Despite a brief rally on Tuesday, European stocks have fallen steeply during Wednesday trading, with the STOXX Europe 600 falling 3.2 percent to 322.29 percent, the lowest the market has gone since October 2014, according to MarketWatch.

The renewed decline in the market reflects the underlying fear of investors as the global economy reels from declines in the energy sectors. Among the shares that suffered on Wednesday, it was the financial, oil and gas shares that lost the most.

The results of Wednesday's trading stand in stark contrast to the market's performance on Tuesday, when the pan-European STOXX 600 finished over 1 percent higher, which was primarily attributed to the release of Chinese data that came in line with the expectation of financial analysts, reported CNBC News.

With the oil market still neck-deep in crisis due to oversupply and weak demand, it is not only the STOXX 600 that took a blow, with numerous indexes also registering a decline on Wednesday's trading.

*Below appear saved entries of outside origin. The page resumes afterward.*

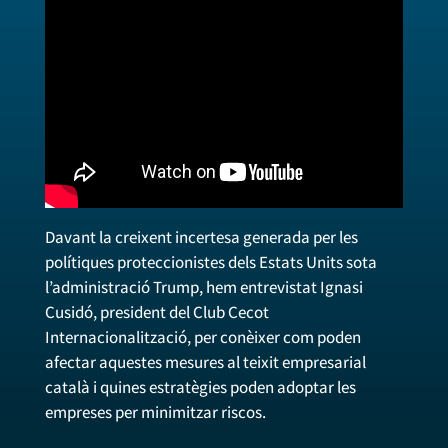
Davant la creixent incertesa generada per les
polítiques proteccionistes dels Estats Units sota
l’administració Trump, hem entrevistat Ignasi
Cusidó, president del Club Cecot
Internacionalització, per conèixer com poden
afectar aquestes mesures al teixit empresarial
català i quines estratègies poden adoptar les
empreses per minimitzar riscos.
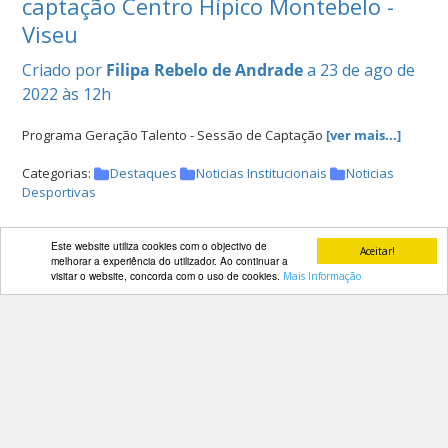
captação Centro Hípico Montebelo -
Viseu
Criado por
Filipa Rebelo de Andrade
a 23 de ago de
2022 às 12h
Programa Geração Talento - Sessão de Captação
[ver mais...]
Categorias:
Destaques
Noticias Institucionais
Noticias
Desportivas
Este website utiliza cookies com o objectivo de
Aceitar!
melhorar a experiência do utilizador. Ao continuar a
Calendarização Nacional e
visitar o website, concorda com o uso de cookies.
Mais Informação
Internacional para 2023
Criado por
Filipa Rebelo de Andrade
a 08 de ago de
2022 às 15h
Calendarização 2023
[ver mais...]
Categorias:
Destaques
Noticias Institucionais
Noticias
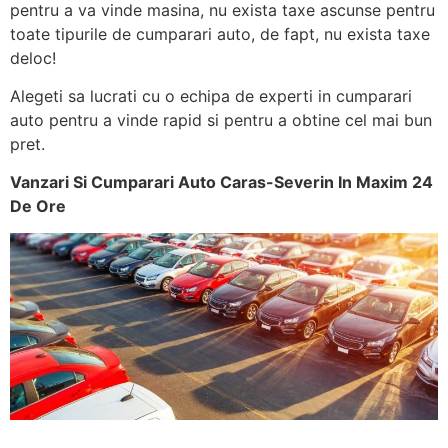
pentru a va vinde masina, nu exista taxe ascunse pentru
toate tipurile de cumparari auto, de fapt, nu exista taxe
deloc!
Alegeti sa lucrati cu o echipa de experti in cumparari
auto pentru a vinde rapid si pentru a obtine cel mai bun
pret.
Vanzari Si Cumparari Auto Caras-Severin In Maxim 24
De Ore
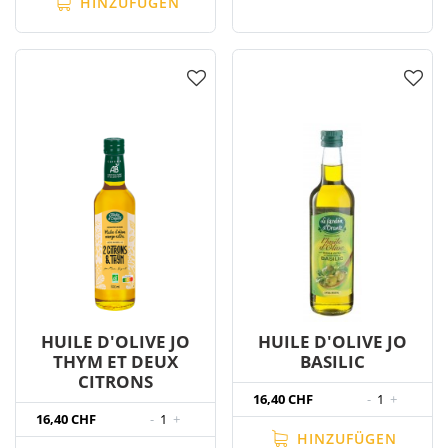
HINZUFÜGEN
HUILE D'OLIVE JO
HUILE D'OLIVE JO
THYM ET DEUX
BASILIC
CITRONS
16,40 CHF
-
1
+
16,40 CHF
-
1
+
HINZUFÜGEN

The FTSEurofirst 300 slumped by 2.8 percent, the lowest it has gone since 2014. The Euro STOXX 50, the euro zone's blue-chip index, also fell by three percent, and Germany's DAX slid 2.6 percent, about 24 percent below a record high it registered last April, according to Reuters.

Andreas Clenow, a hedge fund trader and principal at ACIES Asset Management, believes that Europe's market would probably not exhibit any recovery within the next few months.

"I am quite pessimistic about the equity markets for the next two to three months. I do not see a 2008-style scenario, but I do see a bear market coming," he said.